Subject: Re: soundscape analysis? Get real!
From: Linda A. Seltzer (lseltzer@phoenix.Princeton.EDU)
Date: Wed Dec 15 1999 - 17:43:27 EST
There are differences in what can be learned from
spectrograms as compared to listening. Spectrograms
have been used for speech analysis for a long time,
and the techniques for music are similar.
1. Spectrograms were developed to look at the details
of particular phonemes. Before we could look at them
on the screens of workstations, the old spectrograph
machines made a narrowband spectrogram for a speech
segment 2.5 seconds long and a wider band spectrogram
for segments twice that in duration. Within that time
period, the details of a few phonemes are examined.

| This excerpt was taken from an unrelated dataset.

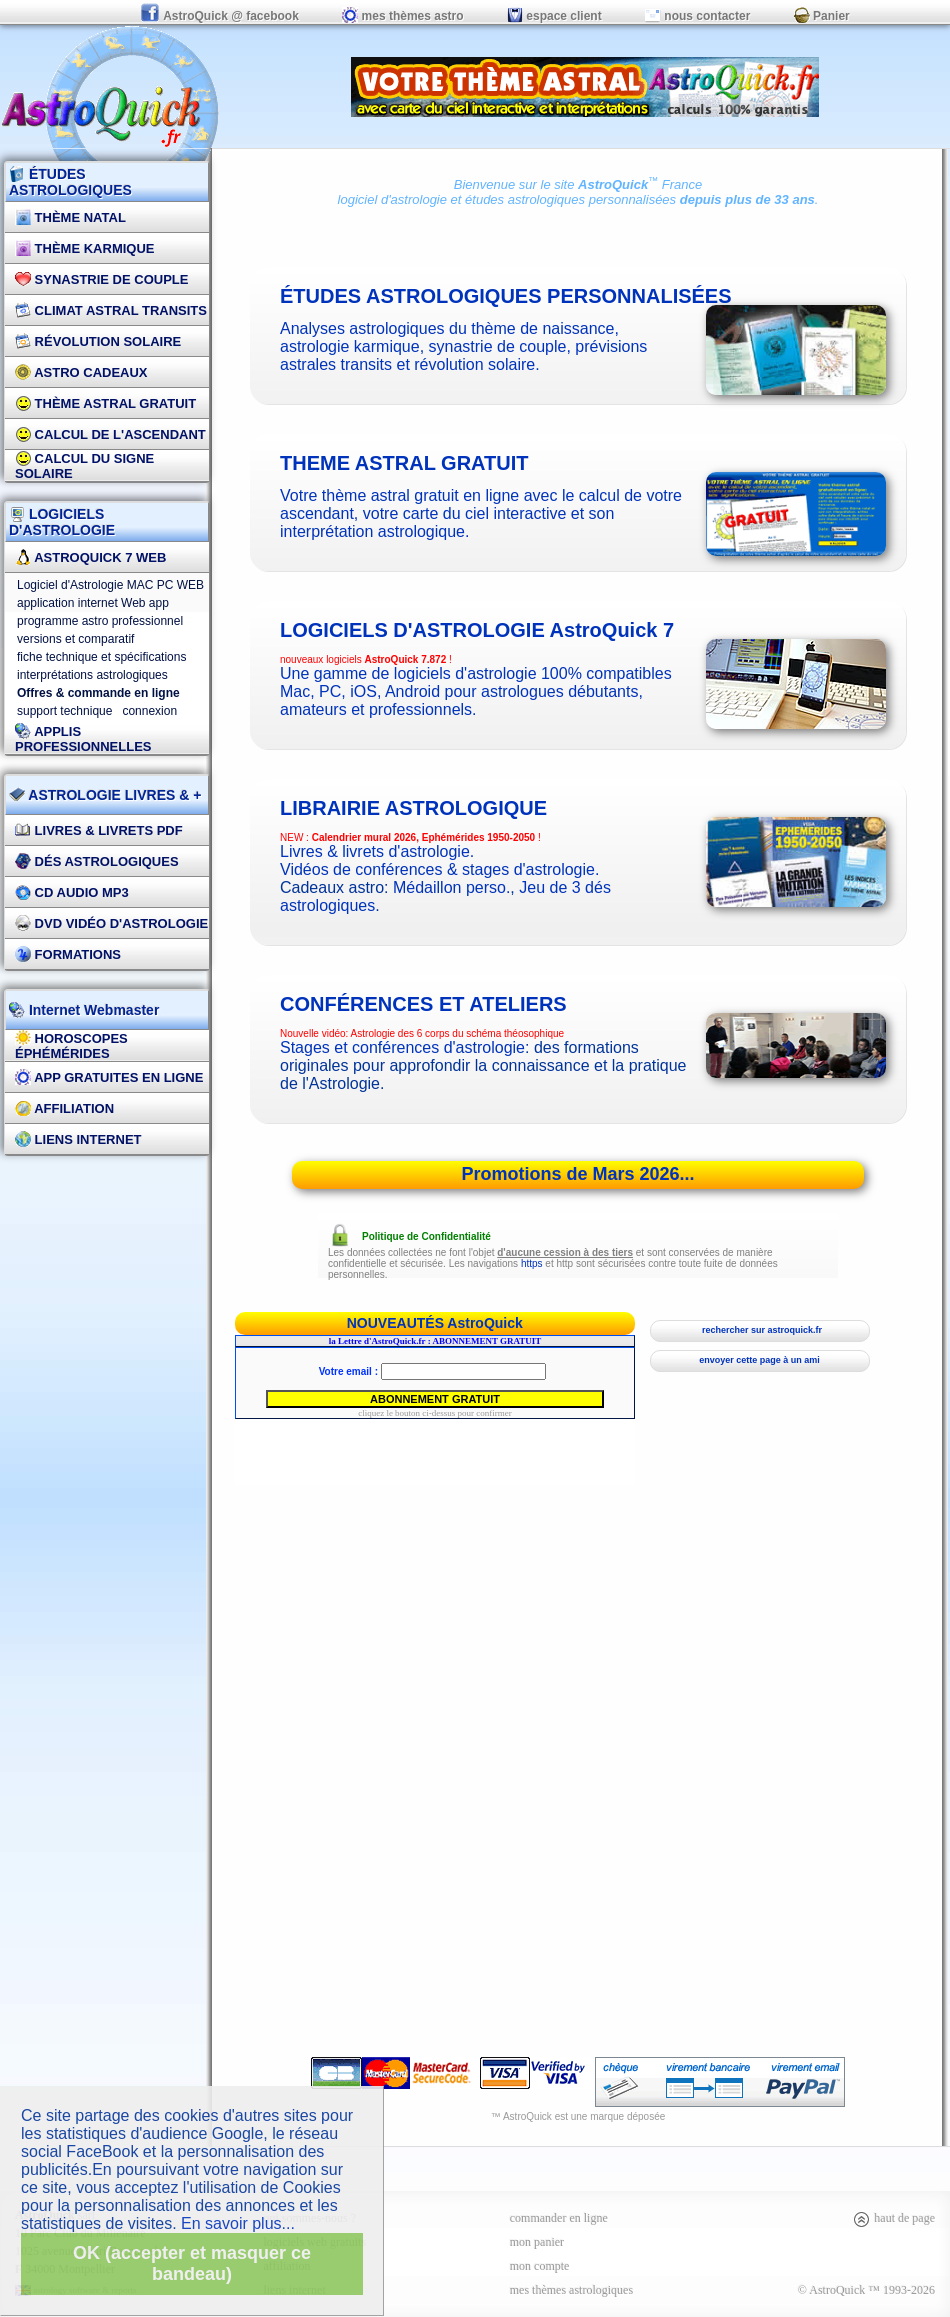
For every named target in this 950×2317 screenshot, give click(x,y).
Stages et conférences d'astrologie (402, 1047)
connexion (149, 711)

Normally the listener doesn't intend to study by ear
analyzing such short segment, unless one is transcribing
music or taking a diagnostic rhyme test.
2. The listener probably isn't able to consciously
determine what harmonics are present and which are
strongest, but a spectrogram can do this for a few
3. The spectrogram will be more reliable in informing
one about subharmonics which temporarily occur, or
places where the fundamental disappears.
4. Just because some characteristic appears in a
spectrogram of a sound, with all of the other
complexities of a natural sound, you can't assume that
you can go back and do the same thing in digital
synthesis of sounds, without all of those complexities,
and expect it to produce the same effect audibly.